RSPCA centre manager Paul Hagen gives you tips on how to keep your pet safe and cool. Allan Reinikka

Over-heated animals get critical, fast

DURING the stifling hot Rockhampton summers most of us seek refuge in air-conditioning or at the pool, but what about our furry friends?

While people are busy at work pets are often left alone in the heat, so it's important to make sure their going to be healthy when you get home.

Rockhampton RSPCA Adoption Centre Manager Paul Hagen said preparation is key when it comes to keeping your pet cool in the summer months.

"Providing plenty of water, absolutely that is one of the most critical things is to have heaps of fresh water as the dogs and cats will dehydrate pretty quickly,” Paul said.

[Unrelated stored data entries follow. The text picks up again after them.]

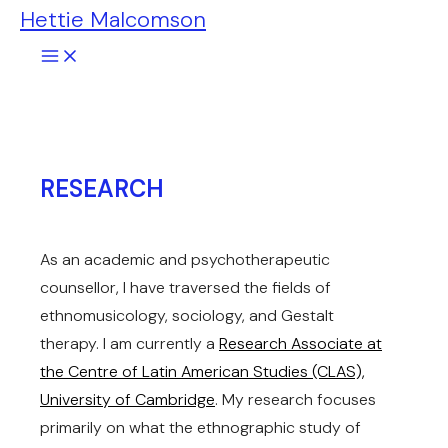
Hettie Malcomson
Skip
to
content
RESEARCH
As an academic and psychotherapeutic
counsellor, I have traversed the fields of
ethnomusicology, sociology, and Gestalt
therapy. I am currently a
Research Associate at
the Centre of Latin American Studies (CLAS),
University of Cambridge
. My research focuses
primarily on what the ethnographic study of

"Definitely no keeping dogs and cats in locked cars or locked areas.

"Ice into the water and iced treats as food can help cool down your furry feline or furry canine.

"You want to also make sure there's heaps of shade and shelter and just keep them out of the mid-day sun.

"Just be responsible.”

It's important to know the signs your pet shows when they're dehydrated because there's not much time to act before the situation gets critical.

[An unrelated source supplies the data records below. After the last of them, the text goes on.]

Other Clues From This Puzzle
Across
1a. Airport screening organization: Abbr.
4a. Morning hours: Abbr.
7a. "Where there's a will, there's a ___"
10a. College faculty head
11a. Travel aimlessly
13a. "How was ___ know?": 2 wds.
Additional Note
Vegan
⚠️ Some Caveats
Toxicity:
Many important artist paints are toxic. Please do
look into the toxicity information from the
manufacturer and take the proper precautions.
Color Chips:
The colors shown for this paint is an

"Normally there will be increased panting, salivation,” Paul said.

"The trouble is when they're over heated and getting dehydrated there's not much time frame between them showing signs and death, so it's important you get onto it very quickly.

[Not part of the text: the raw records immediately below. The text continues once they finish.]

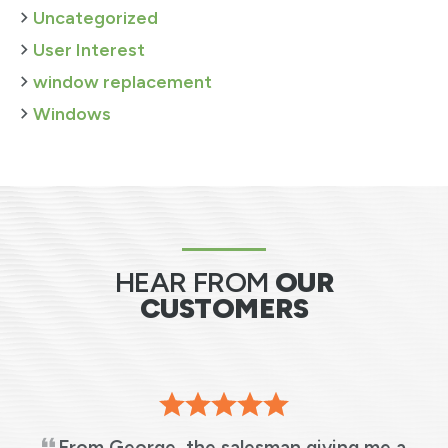
Uncategorized
User Interest
window replacement
Windows
HEAR FROM
OUR
CUSTOMERS
From George, the salesman giving me a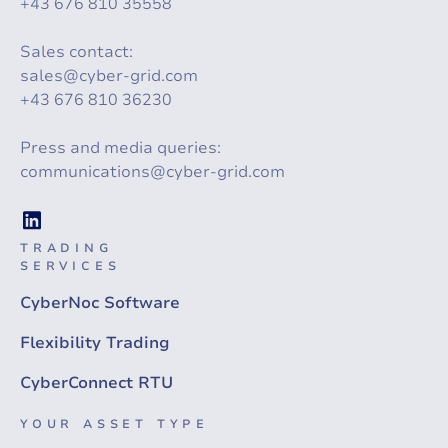
+43 676 810 35558
Sales contact:
sales@cyber-grid.com
+43 676 810 36230
Press and media queries:
communications@cyber-grid.com
TRADING
SERVICES
CyberNoc Software
Flexibility Trading
CyberConnect RTU
YOUR ASSET TYPE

"Heaps of wet towels, pour water on them and just try and get their temperature down and call your vet as soon as possible.”

Paul said small pets need extra care during the hot months too to make sure they keep their temperature down and get enough water.

"If you have a bird bath, birds love to have a swim around and get their feathers wet,” Paul said.

"With guinea pigs and rats, you can put ice in the water they drink.

"You can also wet their pellet food to make sure when they're eating they get some extra water.”

Summer time is also storm season which can bring stress and anxiety for pets, but a bit of forethought can help your pet feel safe and secure.

"We'd like to see all cats inside anyway,” Paul said.

"Especially with dogs if there's a storm predicted and you know you're going to be at work, you might want to duck off at lunch time and put them inside especially if you know they suffer anxiety.

"If it looks like a big storm coming put your cat and dog inside.”